San Diego-based Cadence (NASDAQ: CADX) disclosed two weeks ago that the FDA could not approve the company’s pain reliever because of manufacturing problems, but the company didn’t provide any details. Now the FDA inspection report on the manufacturing plant has surfaced—and the details aren’t pretty.

The FDA found numerous deficiencies in the production process and discovered that one of three batches of Cadence’s intravenous acetaminophen was contaminated with a piece of nylon, three PETs (a polymer used to make bottles or clothing) and human skin. The drug is being produced for Cadence by Baxter Healthcare, a unit of Baxter (NYSE: BAX), at a factory in Cleveland, MS.

Intravenous acetaminophen is intended to be Cadence’s flagship product. Cadence licensed the drug from Bristol-Myers Squibb (NYSE: BMY), which sells intravenous acetaminophen in Europe under the name Perfalgan.

Cadence hopes to market the drug to hospitals in the U.S. as an alternative to opioid-based pain relievers, which can be habit-forming and can cause other side effects, such as constipation. Patients recovering from abdominal surgery can’t swallow the acetaminophen pills or capsules that are currently available.

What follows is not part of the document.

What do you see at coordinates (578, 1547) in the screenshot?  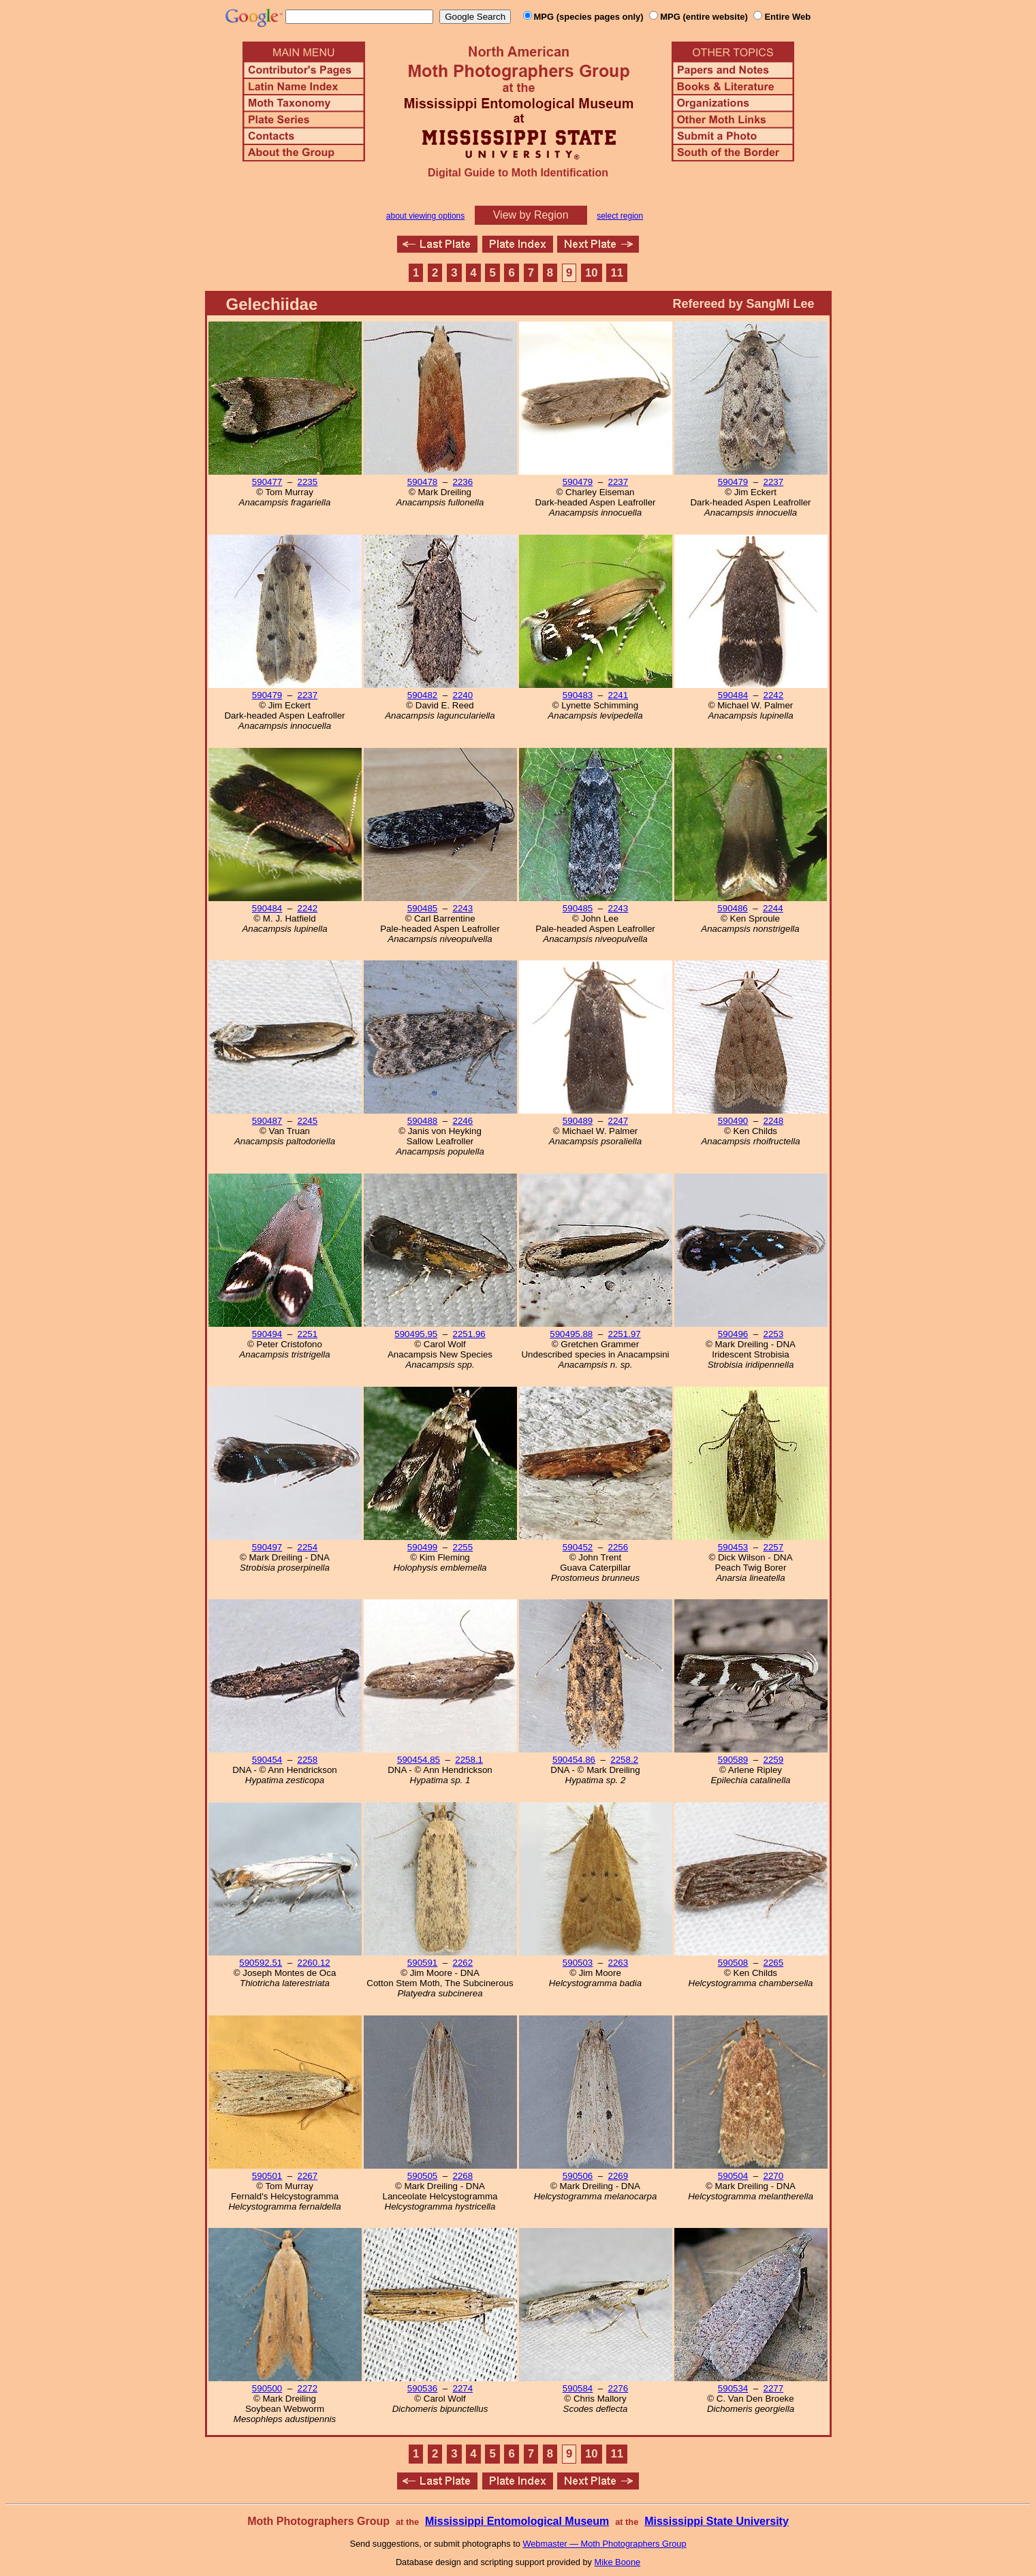 I see `590452` at bounding box center [578, 1547].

It should be noted that while acetaminophen isn’t addictive, it can cause liver damage.

The FDA inspection report states that Baxter must sequentially produce three acceptable batches of intravenous acetaminophen in order for the drug to receive FDA approval. So far, it seems, Baxter has failed to do so.

The report states: “The firm did not successfully produce three sequential batches for NDA submission nor did they (sic) process three acceptable batches for stability purposes.” NDA is shorthand for new drug application.

Other problems cited in the Feb. 5 inspection report include:

— Baxter’s failure to adequately validate that its manufacturing process can consistently and reliably produce intravenous acetaminophen. The report notes problems with the alkalinity and fill volumes of some vials.

— Sampling and testing was not adequate to ensure quality control. Baxter relies on visual inspection to detect particulate matter in vials but the report said this method did not appear adequate. The inspectors said Baxter hadn’t indentified the sources of contamination found in vials.

The report says Baxter told Cadence about the production problems, but Cadence didn’t include the bad news in the new drug application it submitted to the FDA. “The production of all these batches was detailed to the sponsor [Cadence] but not detailed in the NDA submission to the FDA,” the report says.

That’s a no-no, says independent securities analyst Elliot Favus. It might cause the FDA to question whether Cadence intentionally withheld information about the manufacturing problems, which could in turn further lengthen the approval process, he said.

Correcting the manufacturing problems and producing three new batches for NDA submission and stability tests could delay launch of intravenous acetaminophen by 12-18 months, he wrote.

Baxter spokeswoman Erin Gardiner said the company has already responded to the FDA. Cadence said that, based on Baxter’s responses, it continues to believe that the batches are good enough to support its application for approval. Once the manufacturing issues raised in the FDA’s report are resolved, Cadence says, it will resubmit its application to market intravenous acetaminophen.

The company believes the issues can be addressed in a timely manner, Cadence spokeswoman Jani Bergen said in an email message. It would be inappropriate to speculate on the timing of an approval until the manufacturing matters were resolved, she wrote.

Cadence shares closed at $8.49 Wednesday, down 17 percent since the company disclosed the regulatory delay Feb. 11.

The delay marks the second regulatory setback for Cadence. In November, the FDA extended by three months its deadline for completing its review of Cadence’s application to market the intravenous pain reliever. The deadline was extended to give the agency time to review additional clinical pharmacology data Cadence submitted at the request of the FDA.